Tongue-tie occurs when an unusually short, thick, or tight band of connective tissue known as the lingual frenulum tethers the base of the tongue’s tip to the floor of the mouth. 
Mild cases may result in just a tiny fold of tissue holding the tip of the tongue in place. More extreme cases may result in the entire bottom of the tongue is attached to the floor of the mouth. Surgery to resolve this condition – known as a frenotomy – is often recommended as treatment.

Signs and symptoms of tongue-tie

The most common symptom associated with tongue-tie in newborns is the difficulty of both breastfeeding and bottle feeding, which requires the baby to get the tongue to the roof of the mouth to squeeze the nipple or the teat of a bottle and express milk. The tongue’s limited range of motion leads to a weak latch and the baby cannot express milk from the nipple or bottle effectively. Some babies with milder cases of tongue-tie may chew on the nipple instead of sucking, which can be painful for the mother and also keep the baby from properly expressing milk.
Latching and feeding challenges are not exclusively caused by tongue-tie, so it’s important to rule out other causes such as poor positioning, jaundice, a recessed jaw or infection before seeking tongue-tie treatment.
Examining the shape of the baby’s tongue while they are crying or lifting their tongue can help a parent identify tongue-tie, which may look like a small heart. Other signs include:
  • An inability to curl toward their nose or lick their lips
  • An inability to move far from side to side
  • Fussiness when trying to feed
  • Making a clicking sound while trying to feed
  • Trouble sticking the tongue past the gums and lower lip

Potential tongue-tie complications for children and teens

A frenotomy may not be recommended for a baby with tongue-tie that breastfeeds without issue. They may instead be diagnosed later in life and grow into adolescence and adulthood while managing symptoms. Children and adolescents with tongue tie may experience:
  • Speech difficulties: Tongue-tie can interfere with pronunciation and the ability to make sounds such as "t," "d," "z," "s," "th" and "l."
  • Poor oral hygiene: The condition can make it challenging to clear debris from the teeth and can sometimes cause tooth decay and inflammation of the gums (gingivitis).
  • Challenges with other oral activities: Tongue-tie and poor tongue control can interfere with activities like eating food, kissing or playing a wind instrument.
These issues may vary in terms of difficulty depending on the person. Adults have minimal issues eating because they can cut food up into small pieces and place it further back into the mouth. Additionally, speech therapy can help with improved pronunciation.
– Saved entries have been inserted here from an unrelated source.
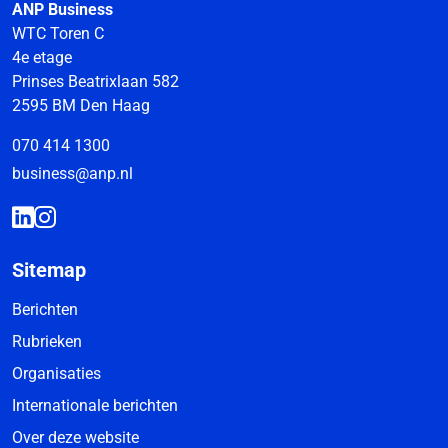
ANP Business
WTC Toren C
4e etage
Prinses Beatrixlaan 582
2595 BM Den Haag
070 414 1300
business@anp.nl
Sitemap
Berichten
Rubrieken
Organisaties
Internationale berichten
Over deze website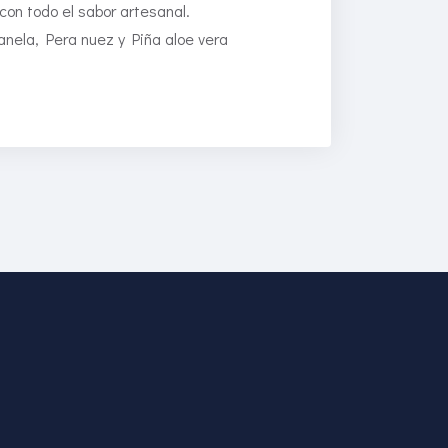
n todo el sabor artesanal.
nela, Pera nuez y Piña aloe vera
When to get tongue-tie surgery

The decision to get a frenotomy depends on a doctor’s discretion. In some cases, the frenulum will release on its own and doesn’t cause long-term issues, so not all individuals with the condition require treatment. Most parents who elect for a frenotomy do so right away, typically do so within the baby’s first few weeks of life.
Frenotomies are considered low-risk procedures that resolve the condition in just a few minutes. They involve using a laser or sterile scissors to snip the connective tissue. The procedure doesn’t typically require anesthesia. Side effects are rare, but can include:
  • Bleeding
  • Damage to the saliva ducts
  • Infection
  • Nerve damage under the tongue
  • Pain
  • Reluctance for the baby to feed soon after the procedure
Parents should talk to their child's pediatrician or otorhinolaryngology professional for any concerns, questions or recommendations related to tongue-tie.